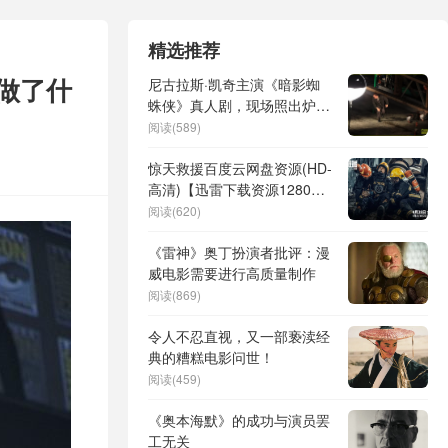
精选推荐
做了什
尼古拉斯·凯奇主演《暗影蜘
蛛侠》真人剧，现场照出炉！
背景设定在1930年代的纽约
阅读(589)
——
惊天救援百度云网盘资源(HD-
高清)【迅雷下载资源1280P
高清】
阅读(620)
《雷神》奥丁扮演者批评：漫
威电影需要进行高质量制作
阅读(869)
令人不忍直视，又一部亵渎经
典的糟糕电影问世！
阅读(459)
《奥本海默》的成功与演员罢
工无关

*-*-*

Task. Repeat each entry above exactly. Omit the pictures.

Output of the exercise.
精选推荐
做了什
尼古拉斯·凯奇主演《暗影蜘
蛛侠》真人剧，现场照出炉！
背景设定在1930年代的纽约
阅读(589)
——
惊天救援百度云网盘资源(HD-
高清)【迅雷下载资源1280P
高清】
阅读(620)
《雷神》奥丁扮演者批评：漫
威电影需要进行高质量制作
阅读(869)
令人不忍直视，又一部亵渎经
典的糟糕电影问世！
阅读(459)
《奥本海默》的成功与演员罢
工无关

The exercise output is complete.